In the past, violence across the country would plummet in cold-weather months as Taliban fighters headed for safe heavens in Pakistan ahead of winter snows. This provided a respite for the Afghan security forces, who struggle with logistics and have greater challenges in keeping troops supplied in cold weather. Now, however, many Taliban fighters are staying in Afghanistan throughout the year.

“It already has raised a lot of concerns about the Afghan forces’ ability to fight on so many fronts,” said Borhan Osman, a researcher with the Kabul-based Afghanistan Analysts Network. “They are already overstretched.”

That’s partly due to the pullback of international forces from a combat to primarily advisory role and the concurrent decrease in U.S. “kill-and-capture” operations, nighttime raids that netted many Taliban commanders. The drop in such operations has relieved pressure on the Taliban.

At the end of 2014 the international military coalition in Afghanistan withdrew most of its forces, shrinking to about 13,000 troops focused on training and advising Afghan forces.

A more disconcerting reason for the uptick in violence is that the Taliban are confident enough to act more like a conventional army rather than relying on guerrilla tactics that have defined much of the war, Osman said. Fighters now mass to take territory they feel they can defend and are less willing to cede those gains over winter.

“After the drawdown of the international forces, the fighting has shifted from a hit-and-run approach to a more conventional warfare where there are sort of established lines of territory control,” he said. “It is essential for the Taliban to keep an active presence in order to hold a territory it has captured.”

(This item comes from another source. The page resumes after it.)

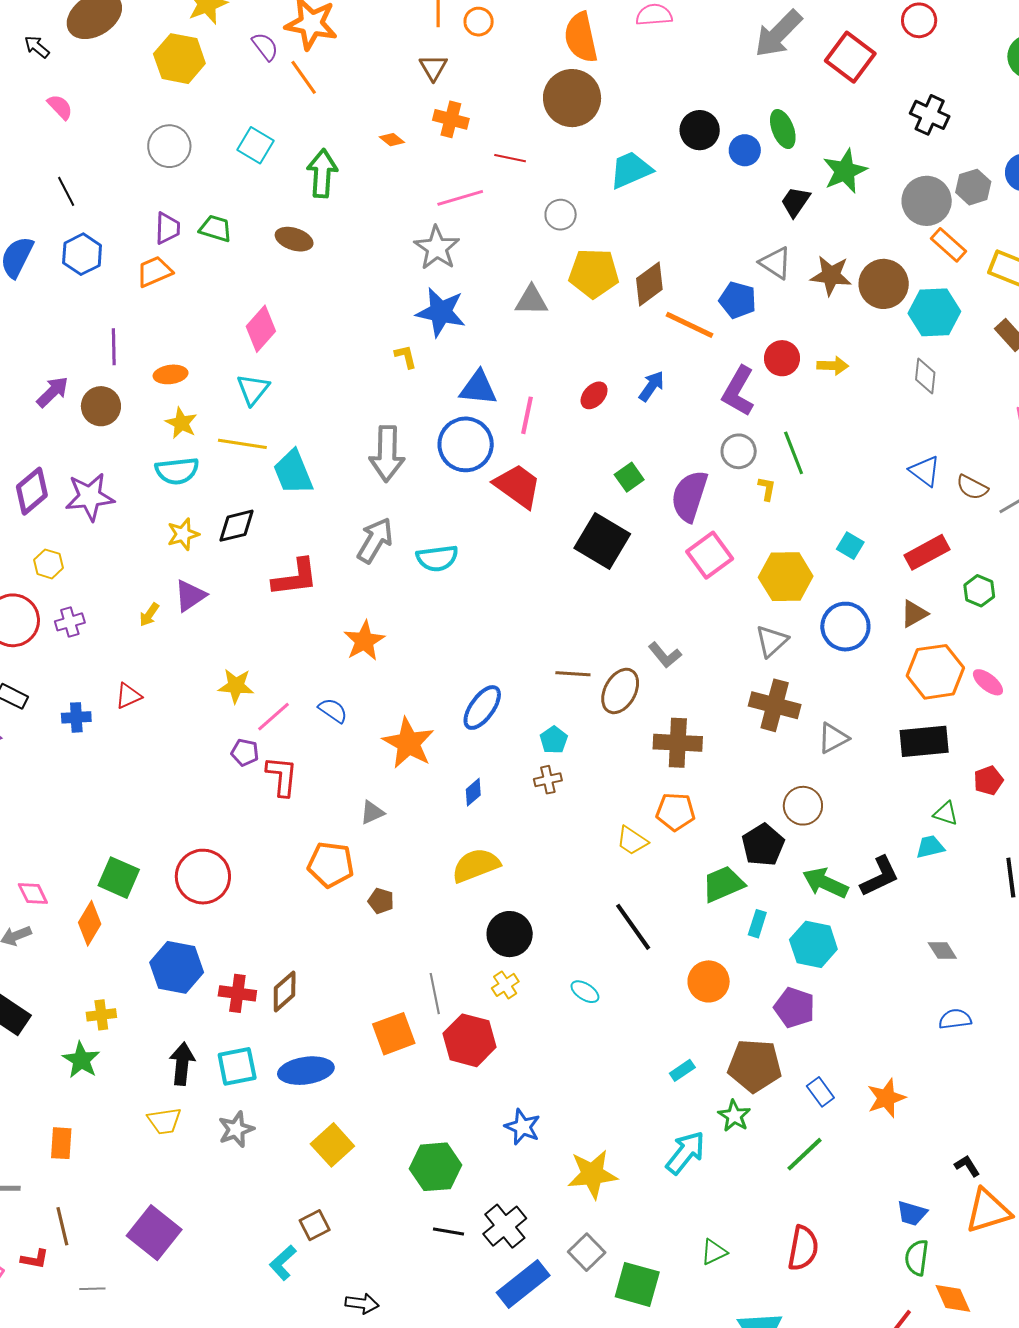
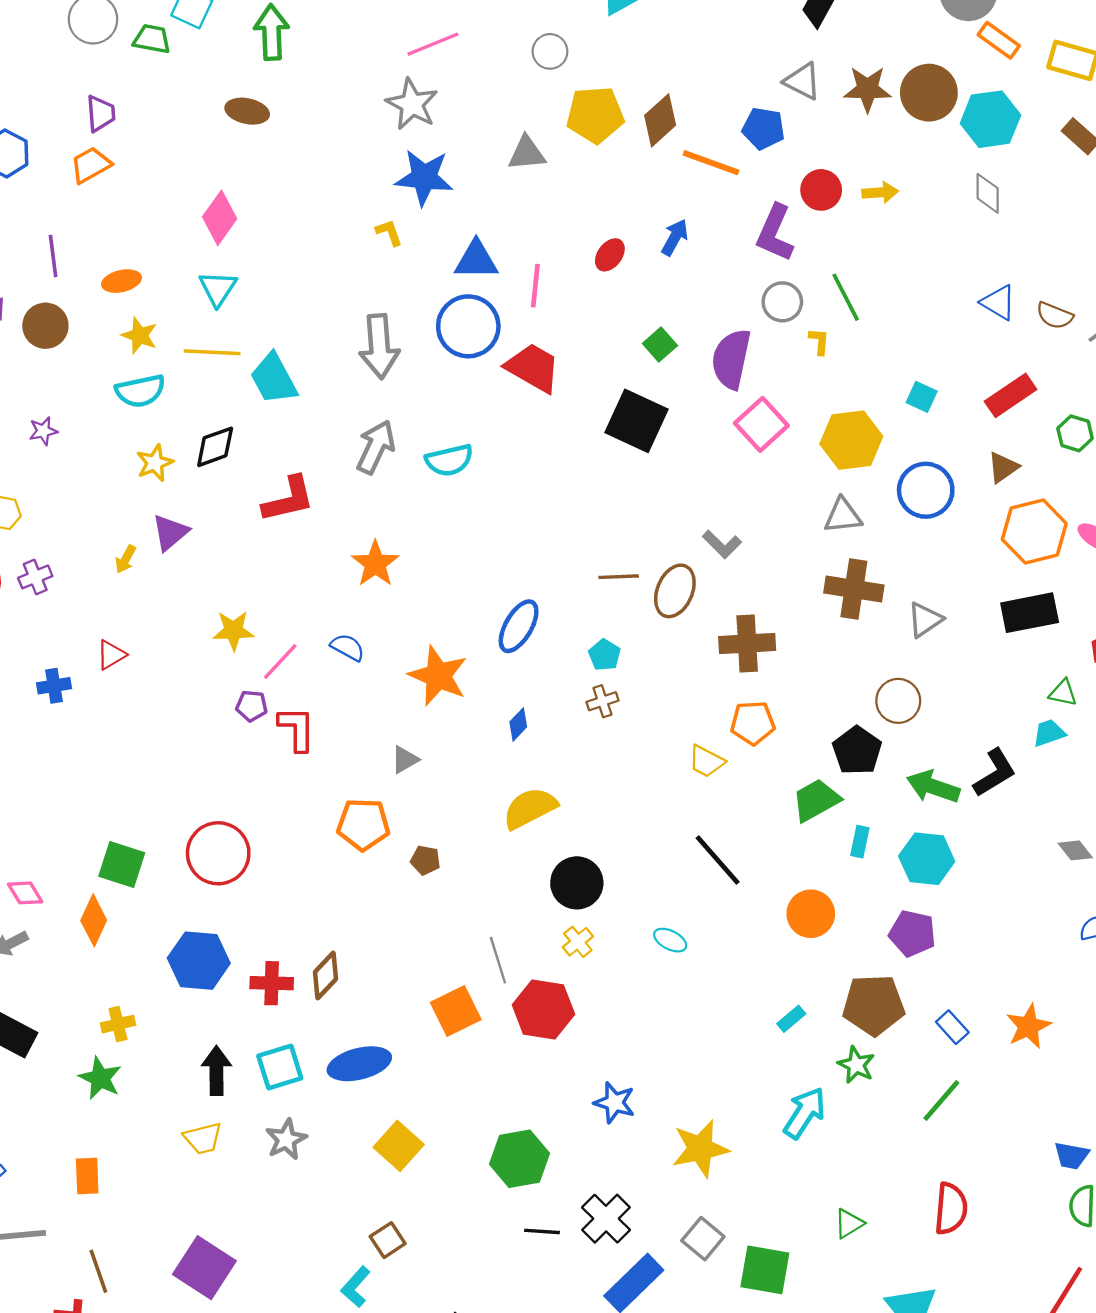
green trapezoid: (215, 228) -> (152, 39), moved
purple star: (90, 497) -> (43, 431), size x0.5
gray triangle: (772, 641) -> (843, 516), turned 42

Civilians make up the vast majority of those killed and injured in the Kabul attacks, as they have in the larger war. Some are growing impatient with the government.

In Kabul’s Khwaja Rawash neighborhood near the road that suffered three of the most recent blasts, shaken residents said they were losing faith in the ability of the security forces to protect them.

“In one week it’s the third (bomb) and people are asking how they could do it three times on this important street?” said Abdul Baqi, whose bakery windows were shattered by one blast. “After the first blast, they should have tightened the security.”

Nearby, Sadat Khan, whose grocery store was damaged by one attack, said his children were afraid to go outside now.

“People are really scared,” he said. “People are getting sick of being traumatized.”